We believe, teach, and live the Apostles Doctrine. Those who want to receive eternal life must obey the plan of salvation which was delivered by Peter on the day of pentecost.
Then Peter said unto them, Repent and be baptized everyone of you in the Name of Jesus Christ for the remission of sins; and ye shall receive the gift of the Holy Ghost
Repentance is, first of all, a turning away from all sin. And, so far as this first aspect is concerned, it closely resembles reformation.
But repentance further involves turning to God, in believing prayer, for forgiveness and cleasning from all sin. Such prayer is not necessarily vocal, but it usually is. The repentant person confesses to God that he is a sinner and asks for forgiveness. If he obeys the gospel, he can rest assured that God will forgive, for His Word promises, "If we confess our sins, He is faithful and just to forgive us our sins" (1 John 1:9).
Baptism in Jesus Name
The name in which baptism is administered is vitally important, and this name is Jesus.
Jesus' last command to His disciples was, "Go ye therefore, and teach all nations, baptizing them in the name of the Father and of the Son, and of the Holy Ghost" (Matthew 28:19). We should notice that He said name (singular) not names. As previously explained, Father, Son, and Holy Ghost are not names of separate persons, but titles of positions held by God. An angelic announcement revealed God's saving name in the New Testament: "She shall bring forth a son, and thou shalt call his name JESUS: for he shall save his people from their sins" (Matthew 1:21).
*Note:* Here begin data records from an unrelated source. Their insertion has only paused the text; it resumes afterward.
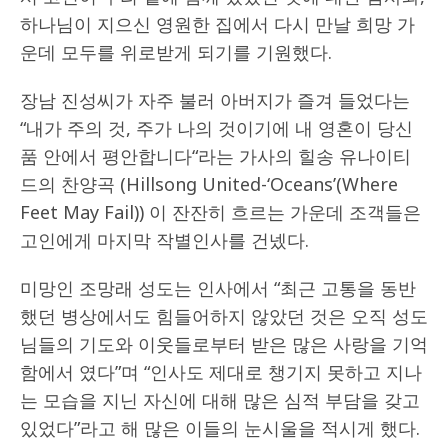
하나님이 지으신 영원한 집에서 다시 만날 희망 가
운데 모두를 위로받게 되기를 기원했다.
장남 진성씨가 자주 불러 아버지가 즐겨 들었다는
“내가 주의 것, 주가 나의 것이기에 내 영혼이 당신
품 안에서 평안합니다“라는 가사의 힐송 유나이티
드의 찬양곡 (Hillsong United-‘Oceans’(Where
Feet May Fail)) 이 잔잔히 흐르는 가운데 조객들은
고인에게 마지막 작별인사를 건넸다.
미망인 조망래 성도는 인사에서 “최근 고통을 동반
했던 병상에서도 힘들어하지 않았던 것은 오직 성도
님들의 기도와 이웃들로부터 받은 많은 사랑을 기억
함에서 였다”며 “인사도 제대로 챙기지 못하고 지나
는 모습을 지닌 자신에 대해 많은 심적 부담을 갖고
있었다”라고 해 많은 이들의 눈시울을 적시게 했다.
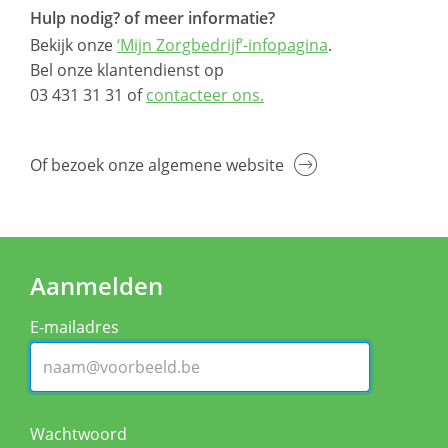
Hulp nodig? of meer informatie?
Bekijk onze
‘Mijn Zorgbedrijf’-infopagina
.
Bel onze klantendienst op
03 431 31 31 of
contacteer ons.
Of bezoek onze algemene website
Aanmelden
E-mailadres
Wachtwoord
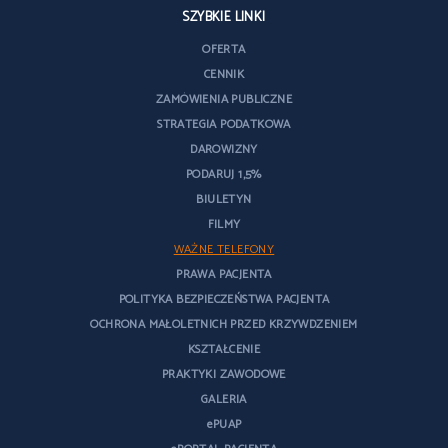
SZYBKIE LINKI
OFERTA
CENNIK
ZAMÓWIENIA PUBLICZNE
STRATEGIA PODATKOWA
DAROWIZNY
PODARUJ 1,5%
BIULETYN
FILMY
WAŻNE TELEFONY
PRAWA PACJENTA
POLITYKA BEZPIECZEŃSTWA PACJENTA
OCHRONA MAŁOLETNICH PRZED KRZYWDZENIEM
KSZTAŁCENIE
PRAKTYKI ZAWODOWE
GALERIA
ePUAP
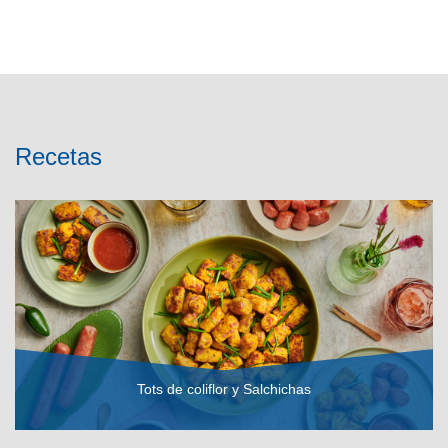
Recetas
Tots de coliflor y Salchichas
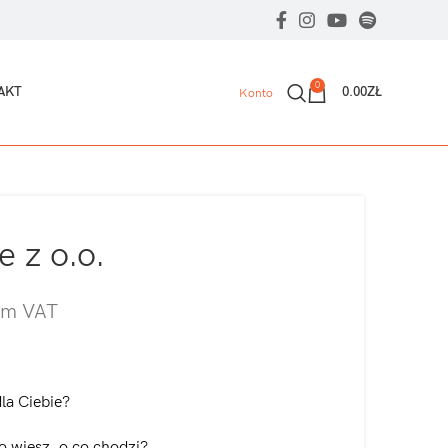
0
AKT
0.00
ZŁ
Konto
e z o.o.
ym VAT
dla Ciebie?
zo wiesz, o co chodzi?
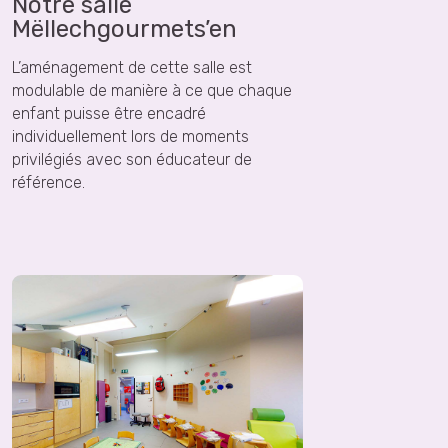
Notre salle
Mëllechgourmets’en
L’aménagement de cette salle est
modulable de manière à ce que chaque
enfant puisse être encadré
individuellement lors de moments
privilégiés avec son éducateur de
référence.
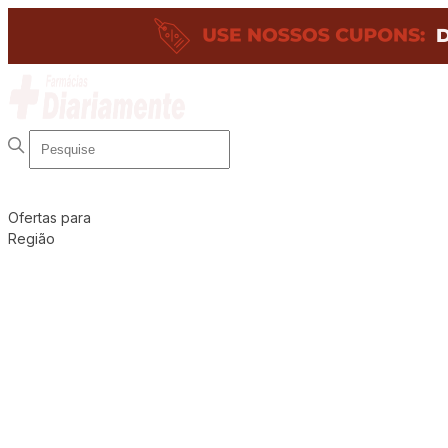
Ofertas para
Região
The apostles understood that Jesus was the name to use at baptism, and from the day that the church of God was established (the Day of Pentecost) until the end of their ministry, they baptized all nations (Jews--Acts 8:16; Gentiles--Acts 19:5) in the name of the Lord Jesus Christ.
In fact, Jesus is the only name given for our salvation. "Neither is there salvation in any other: for there is none other name under heaven given among men, whereby we must be saved" (Acts 4:12).
Receive the Holy Ghost
The baptism of the Holy Ghost is the birth of the Spirit (John 3:5). This spiritual baptism is necessary to put someone into the kingdom of God (God's church, the bride of Christ) and is evidenced by speaking in other tongues (other languages) as the Spirit of God give utterance.
It was prophesied by Joel (Joel 2:28-29) and Isaiah (Isaiah 28:11), foretold by John the Baptist (Matthew 3:11), purchased by the blood of Jesus, and promised by Him to His disciples (John 14:26; 15:16). The Holy Ghost was first poured out on the Day of Pentecost upon the Jews (Acts 2:1-4), then upon the Samaritans (Acts 8:17), and later upon the Gentiles (Acts 10:44-46; 19:6). "The promise is unto you, and to your children, and to all that are afar off, even as many as the Lord our God shall call" (Acts 2:39).